▸ **PROBLEM DESCRIPTION**: Copy the records below word for word, leaving out nothing.

▸ **Collected data**:
Content starts

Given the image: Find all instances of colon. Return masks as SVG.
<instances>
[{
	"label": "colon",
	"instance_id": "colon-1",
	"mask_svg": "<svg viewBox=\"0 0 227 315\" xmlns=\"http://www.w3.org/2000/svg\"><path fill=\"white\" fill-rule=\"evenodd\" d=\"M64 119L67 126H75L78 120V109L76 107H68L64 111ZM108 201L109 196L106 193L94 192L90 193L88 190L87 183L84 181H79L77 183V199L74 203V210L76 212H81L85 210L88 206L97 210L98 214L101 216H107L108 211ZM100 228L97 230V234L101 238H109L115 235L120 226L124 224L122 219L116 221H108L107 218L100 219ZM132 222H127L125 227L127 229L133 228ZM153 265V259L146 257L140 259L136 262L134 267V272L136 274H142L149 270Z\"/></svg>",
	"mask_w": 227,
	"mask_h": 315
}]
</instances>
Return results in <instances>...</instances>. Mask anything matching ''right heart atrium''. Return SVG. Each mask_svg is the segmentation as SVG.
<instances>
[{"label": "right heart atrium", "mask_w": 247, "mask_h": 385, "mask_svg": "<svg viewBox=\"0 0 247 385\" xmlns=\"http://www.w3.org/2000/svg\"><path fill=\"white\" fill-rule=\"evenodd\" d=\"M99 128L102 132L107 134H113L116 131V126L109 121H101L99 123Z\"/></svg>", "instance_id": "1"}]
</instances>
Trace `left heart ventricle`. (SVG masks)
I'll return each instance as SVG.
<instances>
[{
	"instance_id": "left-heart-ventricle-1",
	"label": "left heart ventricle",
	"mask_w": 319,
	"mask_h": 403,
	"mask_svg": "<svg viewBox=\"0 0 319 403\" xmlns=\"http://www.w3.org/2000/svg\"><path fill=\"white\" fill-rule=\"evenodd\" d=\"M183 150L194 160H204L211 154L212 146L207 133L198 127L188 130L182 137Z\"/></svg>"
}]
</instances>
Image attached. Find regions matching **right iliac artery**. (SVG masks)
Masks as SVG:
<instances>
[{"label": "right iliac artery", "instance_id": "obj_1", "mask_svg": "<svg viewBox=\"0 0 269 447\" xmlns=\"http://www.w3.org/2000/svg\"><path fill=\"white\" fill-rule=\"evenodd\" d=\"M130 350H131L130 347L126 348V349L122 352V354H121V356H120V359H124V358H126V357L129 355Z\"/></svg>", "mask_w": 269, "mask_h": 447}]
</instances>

Content ends

▸ **TASK SOLUTION**:
Given the image: Find all instances of colon. Return masks as SVG.
<instances>
[{
	"label": "colon",
	"instance_id": "colon-1",
	"mask_svg": "<svg viewBox=\"0 0 227 315\" xmlns=\"http://www.w3.org/2000/svg\"><path fill=\"white\" fill-rule=\"evenodd\" d=\"M64 119L67 126H75L78 120V109L76 107H68L64 111ZM108 201L109 196L106 193L94 192L90 193L88 190L87 183L84 181H79L77 183V199L74 203V210L76 212H81L85 210L88 206L97 210L98 214L101 216H107L108 211ZM100 228L97 230V234L101 238H109L115 235L120 226L124 224L122 219L116 221H108L107 218L100 219ZM132 222H127L125 227L127 229L133 228ZM153 265V259L146 257L140 259L136 262L134 267V272L136 274H142L149 270Z\"/></svg>",
	"mask_w": 227,
	"mask_h": 315
}]
</instances>
Return results in <instances>...</instances>. Mask anything matching ''right heart atrium''. Return SVG. Each mask_svg is the segmentation as SVG.
<instances>
[{"label": "right heart atrium", "mask_w": 247, "mask_h": 385, "mask_svg": "<svg viewBox=\"0 0 247 385\" xmlns=\"http://www.w3.org/2000/svg\"><path fill=\"white\" fill-rule=\"evenodd\" d=\"M99 128L102 132L107 134H113L116 131V126L109 121H101L99 123Z\"/></svg>", "instance_id": "1"}]
</instances>
Trace `left heart ventricle`. (SVG masks)
I'll return each instance as SVG.
<instances>
[{
	"instance_id": "left-heart-ventricle-1",
	"label": "left heart ventricle",
	"mask_w": 319,
	"mask_h": 403,
	"mask_svg": "<svg viewBox=\"0 0 319 403\" xmlns=\"http://www.w3.org/2000/svg\"><path fill=\"white\" fill-rule=\"evenodd\" d=\"M183 150L194 160H204L211 154L212 146L207 133L198 127L188 130L182 137Z\"/></svg>"
}]
</instances>
Image attached. Find regions matching **right iliac artery**. (SVG masks)
Masks as SVG:
<instances>
[{"label": "right iliac artery", "instance_id": "obj_1", "mask_svg": "<svg viewBox=\"0 0 269 447\" xmlns=\"http://www.w3.org/2000/svg\"><path fill=\"white\" fill-rule=\"evenodd\" d=\"M130 350H131L130 347L126 348V349L122 352V354H121V356H120V359H124V358H126V357L129 355Z\"/></svg>", "mask_w": 269, "mask_h": 447}]
</instances>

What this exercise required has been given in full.